CMStatistics 2015: Start Registration
View Submission - CMStatistics
B1099
Title: Assessing good fitting models in nonparametric disclosure risk estimation Authors:  Silvia Polettini - Sapienza Universita di Roma (Italy) [presenting]
Cinzia Carota - University of Turin (Italy)
Maurizio Filippone - University of Glasgow (United Kingdom)
Abstract: We report ongoing research on identification of models with good predictive performance for dislcosure risk estimation. Disclosure risk is usually estimated through parametric models on contingency tables of key variables that permit re-identifying sampled individuals. It has been proposed a Poisson model with rates explained by a log-linear mixed model with Dirichlet process (DP) random effects, to account for lack of fit, allowing to identify good fitting models with a simple fixed-effects structure.
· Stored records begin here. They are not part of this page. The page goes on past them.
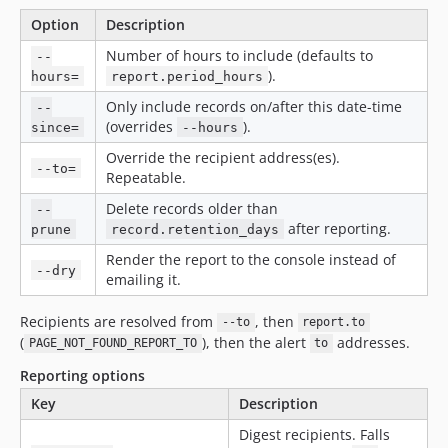
Option
Description
Number of hours to include (defaults to
--
).
hours=
report.period_hours
Only include records on/after this date-time
--
(overrides
).
since=
--hours
Override the recipient address(es).
--to=
Repeatable.
Delete records older than
--
after reporting.
prune
record.retention_days
Render the report to the console instead of
--dry
emailing it.
Recipients are resolved from
, then
--to
report.to
(
), then the alert
addresses.
PAGE_NOT_FOUND_REPORT_TO
to
Reporting options
Key
Description
Digest recipients. Falls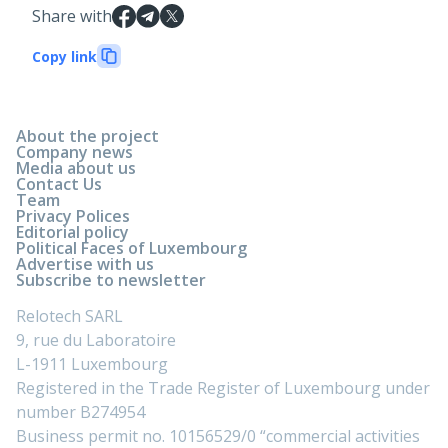
Share with
Copy link
About the project
Company news
Media about us
Contact Us
Team
Privacy Polices
Editorial policy
Political Faces of Luxembourg
Advertise with us
Subscribe to newsletter
Relotech SARL
9, rue du Laboratoire
L-1911 Luxembourg
Registered in the Trade Register of Luxembourg under
number B274954
Business permit no. 10156529/0 “commercial activities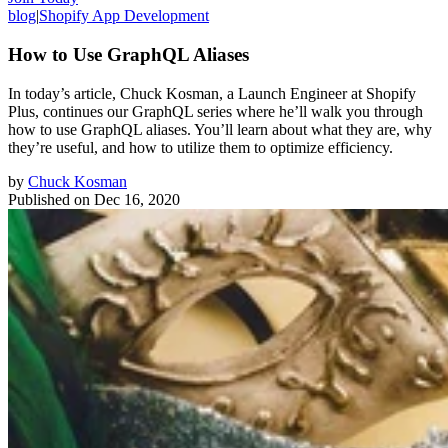
blog
|
Shopify App Development
How to Use GraphQL Aliases
In today’s article, Chuck Kosman, a Launch Engineer at Shopify
Plus, continues our GraphQL series where he’ll walk you through
how to use GraphQL aliases. You’ll learn about what they are, why
they’re useful, and how to utilize them to optimize efficiency.
by
Chuck Kosman
Published on
Dec 16, 2020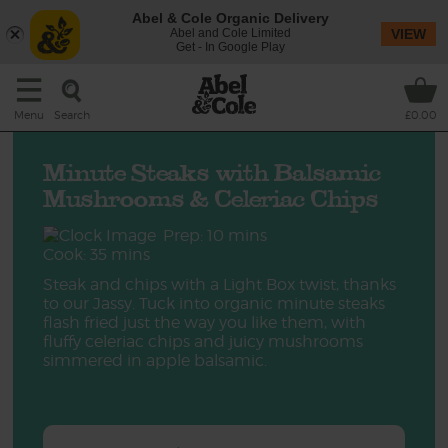
Abel & Cole Organic Delivery
Abel and Cole Limited
VIEW
Get - In Google Play
Search
Menu
£0.00
Minute Steaks with Balsamic
Mushrooms & Celeriac Chips
Prep: 10 mins
Cook: 35 mins
Steak and chips with a Light Box twist, thanks
to our Jassy. Tuck into organic minute steaks
flash fried just the way you like them, with
fluffy celeriac chips and juicy mushrooms
simmered in apple balsamic.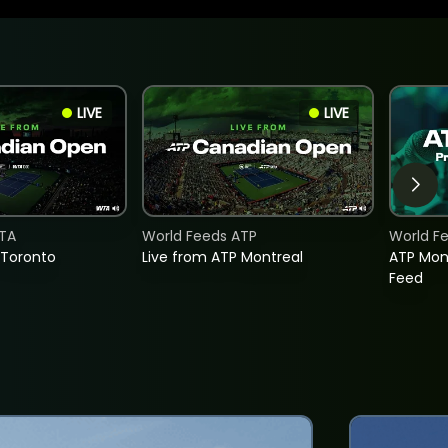
LIVE
LIVE
TA
World Feeds ATP
World F
 Toronto
Live from ATP Montreal
ATP Mon
Feed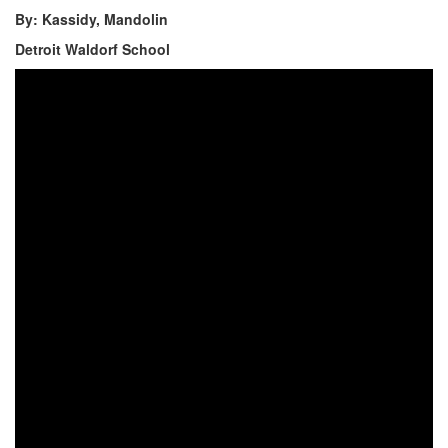
By: Kassidy, Mandolin
Detroit Waldorf School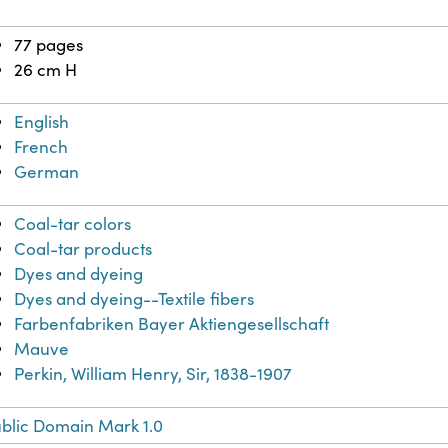
77 pages
26 cm H
English
French
German
Coal-tar colors
Coal-tar products
Dyes and dyeing
Dyes and dyeing--Textile fibers
Farbenfabriken Bayer Aktiengesellschaft
Mauve
Perkin, William Henry, Sir, 1838-1907
blic Domain Mark 1.0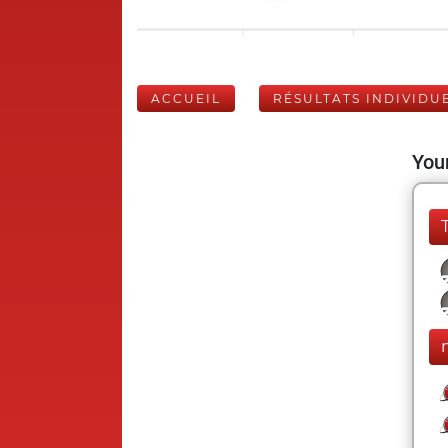
ACCUEIL
RÉSULTATS INDIVIDU
Your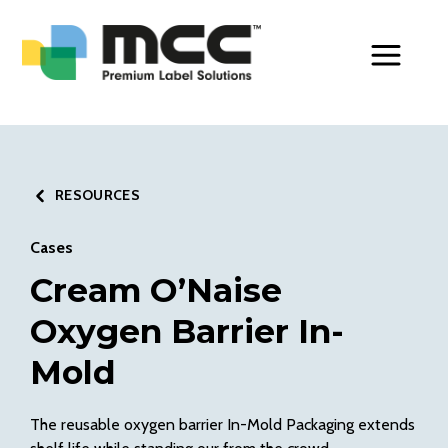
Toggle Men
RESOURCES
Cases
Cream O’Naise
Oxygen Barrier In-
Mold
The reusable oxygen barrier In-Mold Packaging extends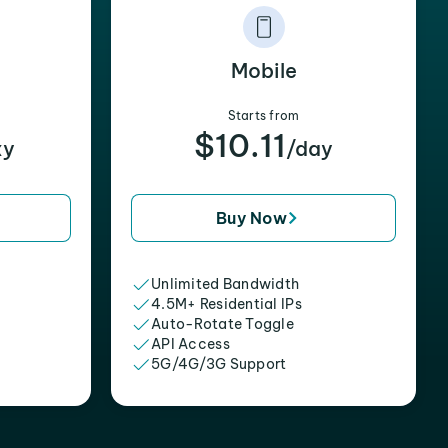
Mobile
Starts from
$10.11
xy
/day
Buy Now
Unlimited Bandwidth
4.5M+ Residential IPs
Auto-Rotate Toggle
API Access
5G/4G/3G Support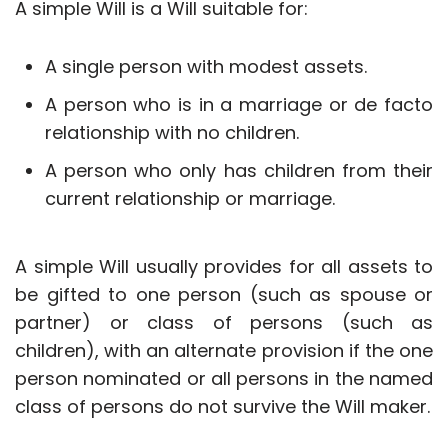
A simple Will is a Will suitable for:
A single person with modest assets.
A person who is in a marriage or de facto
relationship with no children.
A person who only has children from their
current relationship or marriage.
A simple Will usually provides for all assets to
be gifted to one person (such as spouse or
partner) or class of persons (such as
children), with an alternate provision if the one
person nominated or all persons in the named
class of persons do not survive the Will maker.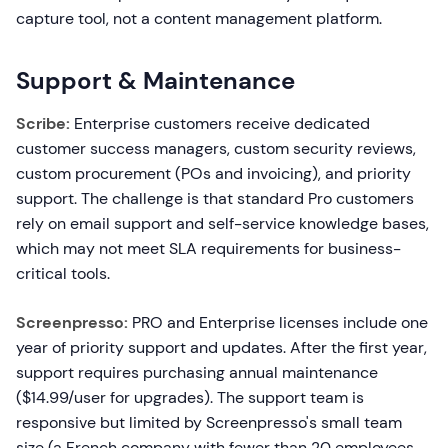
capture tool, not a content management platform.
Support & Maintenance
Scribe:
Enterprise customers receive dedicated
customer success managers, custom security reviews,
custom procurement (POs and invoicing), and priority
support. The challenge is that standard Pro customers
rely on email support and self-service knowledge bases,
which may not meet SLA requirements for business-
critical tools.
Screenpresso:
PRO and Enterprise licenses include one
year of priority support and updates. After the first year,
support requires purchasing annual maintenance
($14.99/user for upgrades). The support team is
responsive but limited by Screenpresso's small team
size (a French company with fewer than 20 employees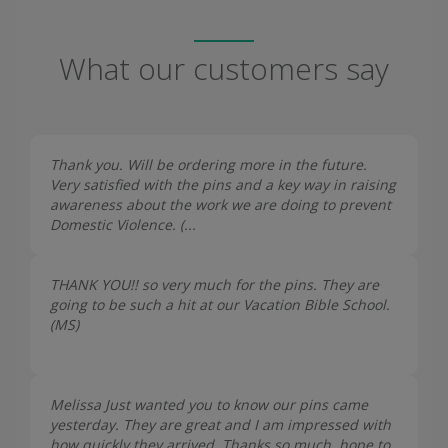
What our customers say
Thank you. Will be ordering more in the future.
Very satisfied with the pins and a key way in raising
awareness about the work we are doing to prevent
Domestic Violence. (...
THANK YOU!! so very much for the pins. They are
going to be such a hit at our Vacation Bible School.
(
MS
)
Melissa Just wanted you to know our pins came
yesterday. They are great and I am impressed with
how quickly they arrived. Thanks so much, hope to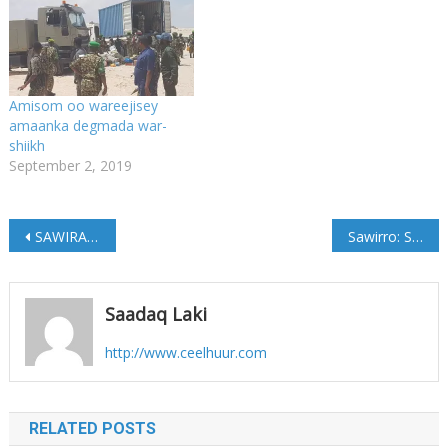
Amisom oo wareejisey
amaanka degmada war-
shiikh
September 2, 2019
Post
SAWIRADA;-Madaxweynaha Soomaaliya Oo Kormeeray Warshad Lagu Daabacayo Lacag Shillin Soomaali Ah
Sawirro: Shariif Xasan oo si diiran loogu soo dhaweeyey Kismaayo
navigation
Saadaq Laki
http://www.ceelhuur.com
RELATED POSTS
Given the size of contingency tables involved, the severe sparsity issues, and the complexity of the proposed Bayesian approach, formal model selection is challenging. The nonparametric main effects model is a starting point for the identification of an ``optimal'' model; as opposite to parametric models, sensitivity to model specification is low, and often adding a single two-way interaction, no matter which, leads to satisfactory performances. Note that the significant reduction of the space of models to be examined makes the issue of selection bias less important. We consider criteria to assess model's predictive performance. We investigate the effectiveness of such criteria when estimating the disclosure risk, in applications to real data and focus on the role of nonparametric random effects in reducing the selection bias.